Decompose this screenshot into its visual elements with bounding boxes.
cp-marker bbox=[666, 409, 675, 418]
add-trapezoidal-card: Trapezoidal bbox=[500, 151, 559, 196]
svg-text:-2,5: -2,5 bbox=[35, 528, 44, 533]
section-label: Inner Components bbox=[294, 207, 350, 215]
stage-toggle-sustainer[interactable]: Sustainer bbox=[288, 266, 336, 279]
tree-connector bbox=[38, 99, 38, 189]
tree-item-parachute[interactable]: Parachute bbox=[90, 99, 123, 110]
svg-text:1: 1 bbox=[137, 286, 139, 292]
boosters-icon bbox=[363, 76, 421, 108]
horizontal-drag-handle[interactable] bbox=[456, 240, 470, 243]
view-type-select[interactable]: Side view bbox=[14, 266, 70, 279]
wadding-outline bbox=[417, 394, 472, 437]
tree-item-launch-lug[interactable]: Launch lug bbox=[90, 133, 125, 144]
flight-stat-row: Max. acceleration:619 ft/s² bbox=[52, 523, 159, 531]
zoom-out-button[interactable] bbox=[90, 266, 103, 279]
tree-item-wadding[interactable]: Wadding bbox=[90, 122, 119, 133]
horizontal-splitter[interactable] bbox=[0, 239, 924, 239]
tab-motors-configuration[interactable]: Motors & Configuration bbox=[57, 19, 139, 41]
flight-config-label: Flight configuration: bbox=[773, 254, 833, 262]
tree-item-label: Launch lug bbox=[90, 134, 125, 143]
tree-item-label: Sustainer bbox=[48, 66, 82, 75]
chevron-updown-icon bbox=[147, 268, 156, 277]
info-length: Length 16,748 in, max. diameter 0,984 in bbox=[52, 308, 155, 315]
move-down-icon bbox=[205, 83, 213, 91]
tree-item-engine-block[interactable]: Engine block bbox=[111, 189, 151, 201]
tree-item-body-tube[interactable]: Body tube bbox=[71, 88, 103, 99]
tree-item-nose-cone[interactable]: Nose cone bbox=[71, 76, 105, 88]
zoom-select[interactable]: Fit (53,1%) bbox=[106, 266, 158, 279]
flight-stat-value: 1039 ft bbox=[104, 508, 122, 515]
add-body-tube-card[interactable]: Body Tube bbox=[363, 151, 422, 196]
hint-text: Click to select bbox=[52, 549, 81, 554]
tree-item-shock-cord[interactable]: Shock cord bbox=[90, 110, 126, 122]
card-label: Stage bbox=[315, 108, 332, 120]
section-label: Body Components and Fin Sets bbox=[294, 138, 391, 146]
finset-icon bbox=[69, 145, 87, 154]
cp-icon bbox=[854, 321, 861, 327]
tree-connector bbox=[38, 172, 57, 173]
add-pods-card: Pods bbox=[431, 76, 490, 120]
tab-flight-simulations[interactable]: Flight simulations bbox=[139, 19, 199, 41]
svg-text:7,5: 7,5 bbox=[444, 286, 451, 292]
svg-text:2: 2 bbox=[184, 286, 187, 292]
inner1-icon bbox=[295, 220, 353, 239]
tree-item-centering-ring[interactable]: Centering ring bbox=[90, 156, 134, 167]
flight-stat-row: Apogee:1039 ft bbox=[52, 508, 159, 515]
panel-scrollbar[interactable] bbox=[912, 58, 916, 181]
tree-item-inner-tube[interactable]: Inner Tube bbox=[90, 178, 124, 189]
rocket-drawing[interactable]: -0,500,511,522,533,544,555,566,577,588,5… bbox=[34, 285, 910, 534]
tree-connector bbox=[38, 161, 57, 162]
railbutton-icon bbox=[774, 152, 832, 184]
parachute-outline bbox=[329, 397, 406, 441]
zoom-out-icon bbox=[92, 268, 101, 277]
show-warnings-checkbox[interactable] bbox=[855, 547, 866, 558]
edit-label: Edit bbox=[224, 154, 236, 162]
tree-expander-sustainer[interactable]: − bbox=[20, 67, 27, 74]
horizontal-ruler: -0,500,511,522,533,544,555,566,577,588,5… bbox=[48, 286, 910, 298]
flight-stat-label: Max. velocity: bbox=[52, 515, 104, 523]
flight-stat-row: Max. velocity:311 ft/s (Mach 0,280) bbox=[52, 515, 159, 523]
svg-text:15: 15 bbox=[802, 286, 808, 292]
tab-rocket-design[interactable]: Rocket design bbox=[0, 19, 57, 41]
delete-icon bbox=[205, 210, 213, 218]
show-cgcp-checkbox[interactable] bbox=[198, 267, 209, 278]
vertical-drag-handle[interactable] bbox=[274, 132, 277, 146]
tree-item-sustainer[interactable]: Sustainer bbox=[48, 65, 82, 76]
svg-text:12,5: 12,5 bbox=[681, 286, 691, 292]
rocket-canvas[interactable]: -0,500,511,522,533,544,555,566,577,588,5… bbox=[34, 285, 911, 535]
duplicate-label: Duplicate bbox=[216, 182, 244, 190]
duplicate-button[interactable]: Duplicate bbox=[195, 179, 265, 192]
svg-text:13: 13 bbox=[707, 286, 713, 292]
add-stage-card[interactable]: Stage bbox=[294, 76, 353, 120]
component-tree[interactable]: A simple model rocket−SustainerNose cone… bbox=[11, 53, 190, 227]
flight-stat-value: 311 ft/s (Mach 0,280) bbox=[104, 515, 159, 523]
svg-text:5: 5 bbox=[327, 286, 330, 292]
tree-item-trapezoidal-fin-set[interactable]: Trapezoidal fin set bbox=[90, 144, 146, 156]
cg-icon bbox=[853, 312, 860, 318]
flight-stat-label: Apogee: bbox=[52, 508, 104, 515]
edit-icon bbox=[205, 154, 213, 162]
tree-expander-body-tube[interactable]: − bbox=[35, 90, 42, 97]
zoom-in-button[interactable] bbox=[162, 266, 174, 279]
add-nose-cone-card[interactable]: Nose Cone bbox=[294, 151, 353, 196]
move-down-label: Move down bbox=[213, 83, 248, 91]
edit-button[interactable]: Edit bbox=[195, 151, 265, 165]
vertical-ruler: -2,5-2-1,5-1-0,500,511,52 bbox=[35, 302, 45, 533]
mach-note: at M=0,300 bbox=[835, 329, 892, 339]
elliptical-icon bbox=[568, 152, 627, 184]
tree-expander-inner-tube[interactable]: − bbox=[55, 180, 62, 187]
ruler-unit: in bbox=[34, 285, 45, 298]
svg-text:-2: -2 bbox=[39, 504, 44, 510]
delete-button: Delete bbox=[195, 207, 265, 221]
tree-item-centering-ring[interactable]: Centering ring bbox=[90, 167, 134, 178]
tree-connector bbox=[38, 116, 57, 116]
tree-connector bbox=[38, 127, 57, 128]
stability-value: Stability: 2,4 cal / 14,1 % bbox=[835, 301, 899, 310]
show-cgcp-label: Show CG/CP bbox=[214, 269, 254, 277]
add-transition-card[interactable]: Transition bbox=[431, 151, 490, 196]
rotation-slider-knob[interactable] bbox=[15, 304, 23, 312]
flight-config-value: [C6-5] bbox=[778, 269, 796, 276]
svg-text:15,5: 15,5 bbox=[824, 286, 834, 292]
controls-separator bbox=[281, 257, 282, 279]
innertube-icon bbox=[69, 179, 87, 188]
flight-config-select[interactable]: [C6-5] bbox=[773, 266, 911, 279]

==*==

* **Aim of the exercise**
Transcribe each entry exactly.

* **Task answer**
Decompose this screenshot into its visual elements with bounding boxes.
cp-marker bbox=[666, 409, 675, 418]
add-trapezoidal-card: Trapezoidal bbox=[500, 151, 559, 196]
svg-text:-2,5: -2,5 bbox=[35, 528, 44, 533]
section-label: Inner Components bbox=[294, 207, 350, 215]
stage-toggle-sustainer[interactable]: Sustainer bbox=[288, 266, 336, 279]
tree-connector bbox=[38, 99, 38, 189]
tree-item-parachute[interactable]: Parachute bbox=[90, 99, 123, 110]
svg-text:1: 1 bbox=[137, 286, 139, 292]
boosters-icon bbox=[363, 76, 421, 108]
horizontal-drag-handle[interactable] bbox=[456, 240, 470, 243]
view-type-select[interactable]: Side view bbox=[14, 266, 70, 279]
wadding-outline bbox=[417, 394, 472, 437]
tree-item-launch-lug[interactable]: Launch lug bbox=[90, 133, 125, 144]
flight-stat-row: Max. acceleration:619 ft/s² bbox=[52, 523, 159, 531]
zoom-out-button[interactable] bbox=[90, 266, 103, 279]
tree-item-wadding[interactable]: Wadding bbox=[90, 122, 119, 133]
horizontal-splitter[interactable] bbox=[0, 239, 924, 239]
tab-motors-configuration[interactable]: Motors & Configuration bbox=[57, 19, 139, 41]
flight-config-label: Flight configuration: bbox=[773, 254, 833, 262]
tree-item-label: Launch lug bbox=[90, 134, 125, 143]
tree-item-label: Sustainer bbox=[48, 66, 82, 75]
chevron-updown-icon bbox=[147, 268, 156, 277]
info-length: Length 16,748 in, max. diameter 0,984 in bbox=[52, 308, 155, 315]
move-down-icon bbox=[205, 83, 213, 91]
tree-item-engine-block[interactable]: Engine block bbox=[111, 189, 151, 201]
tree-item-body-tube[interactable]: Body tube bbox=[71, 88, 103, 99]
tree-item-nose-cone[interactable]: Nose cone bbox=[71, 76, 105, 88]
zoom-select[interactable]: Fit (53,1%) bbox=[106, 266, 158, 279]
flight-stat-value: 1039 ft bbox=[104, 508, 122, 515]
add-body-tube-card[interactable]: Body Tube bbox=[363, 151, 422, 196]
hint-text: Click to select bbox=[52, 549, 81, 554]
tree-item-shock-cord[interactable]: Shock cord bbox=[90, 110, 126, 122]
card-label: Stage bbox=[315, 108, 332, 120]
section-label: Body Components and Fin Sets bbox=[294, 138, 391, 146]
finset-icon bbox=[69, 145, 87, 154]
cp-icon bbox=[854, 321, 861, 327]
tree-connector bbox=[38, 172, 57, 173]
add-pods-card: Pods bbox=[431, 76, 490, 120]
tab-flight-simulations[interactable]: Flight simulations bbox=[139, 19, 199, 41]
svg-text:7,5: 7,5 bbox=[444, 286, 451, 292]
svg-text:2: 2 bbox=[184, 286, 187, 292]
inner1-icon bbox=[295, 220, 353, 239]
tree-item-centering-ring[interactable]: Centering ring bbox=[90, 156, 134, 167]
flight-stat-row: Apogee:1039 ft bbox=[52, 508, 159, 515]
panel-scrollbar[interactable] bbox=[912, 58, 916, 181]
tree-item-inner-tube[interactable]: Inner Tube bbox=[90, 178, 124, 189]
rocket-drawing[interactable]: -0,500,511,522,533,544,555,566,577,588,5… bbox=[34, 285, 910, 534]
tree-connector bbox=[38, 161, 57, 162]
railbutton-icon bbox=[774, 152, 832, 184]
parachute-outline bbox=[329, 397, 406, 441]
zoom-out-icon bbox=[92, 268, 101, 277]
show-warnings-checkbox[interactable] bbox=[855, 547, 866, 558]
edit-label: Edit bbox=[224, 154, 236, 162]
tree-expander-sustainer[interactable]: − bbox=[20, 67, 27, 74]
horizontal-ruler: -0,500,511,522,533,544,555,566,577,588,5… bbox=[48, 286, 910, 298]
flight-stat-label: Max. velocity: bbox=[52, 515, 104, 523]
flight-stat-row: Max. velocity:311 ft/s (Mach 0,280) bbox=[52, 515, 159, 523]
svg-text:15: 15 bbox=[802, 286, 808, 292]
tab-rocket-design[interactable]: Rocket design bbox=[0, 19, 57, 41]
delete-icon bbox=[205, 210, 213, 218]
show-cgcp-checkbox[interactable] bbox=[198, 267, 209, 278]
vertical-drag-handle[interactable] bbox=[274, 132, 277, 146]
tree-item-sustainer[interactable]: Sustainer bbox=[48, 65, 82, 76]
svg-text:12,5: 12,5 bbox=[681, 286, 691, 292]
rocket-canvas[interactable]: -0,500,511,522,533,544,555,566,577,588,5… bbox=[34, 285, 911, 535]
duplicate-label: Duplicate bbox=[216, 182, 244, 190]
duplicate-button[interactable]: Duplicate bbox=[195, 179, 265, 192]
svg-text:13: 13 bbox=[707, 286, 713, 292]
add-stage-card[interactable]: Stage bbox=[294, 76, 353, 120]
component-tree[interactable]: A simple model rocket−SustainerNose cone… bbox=[11, 53, 190, 227]
flight-stat-value: 311 ft/s (Mach 0,280) bbox=[104, 515, 159, 523]
svg-text:5: 5 bbox=[327, 286, 330, 292]
tree-item-trapezoidal-fin-set[interactable]: Trapezoidal fin set bbox=[90, 144, 146, 156]
cg-icon bbox=[853, 312, 860, 318]
flight-stat-label: Apogee: bbox=[52, 508, 104, 515]
edit-icon bbox=[205, 154, 213, 162]
tree-expander-body-tube[interactable]: − bbox=[35, 90, 42, 97]
zoom-in-button[interactable] bbox=[162, 266, 174, 279]
add-nose-cone-card[interactable]: Nose Cone bbox=[294, 151, 353, 196]
move-down-label: Move down bbox=[213, 83, 248, 91]
edit-button[interactable]: Edit bbox=[195, 151, 265, 165]
vertical-ruler: -2,5-2-1,5-1-0,500,511,52 bbox=[35, 302, 45, 533]
mach-note: at M=0,300 bbox=[835, 329, 892, 339]
elliptical-icon bbox=[568, 152, 627, 184]
tree-expander-inner-tube[interactable]: − bbox=[55, 180, 62, 187]
ruler-unit: in bbox=[34, 285, 45, 298]
svg-text:-2: -2 bbox=[39, 504, 44, 510]
delete-button: Delete bbox=[195, 207, 265, 221]
tree-item-centering-ring[interactable]: Centering ring bbox=[90, 167, 134, 178]
tree-connector bbox=[38, 116, 57, 116]
tree-connector bbox=[38, 127, 57, 128]
stability-value: Stability: 2,4 cal / 14,1 % bbox=[835, 301, 899, 310]
show-cgcp-label: Show CG/CP bbox=[214, 269, 254, 277]
add-transition-card[interactable]: Transition bbox=[431, 151, 490, 196]
rotation-slider-knob[interactable] bbox=[15, 304, 23, 312]
flight-config-value: [C6-5] bbox=[778, 269, 796, 276]
svg-text:15,5: 15,5 bbox=[824, 286, 834, 292]
controls-separator bbox=[281, 257, 282, 279]
innertube-icon bbox=[69, 179, 87, 188]
flight-config-select[interactable]: [C6-5] bbox=[773, 266, 911, 279]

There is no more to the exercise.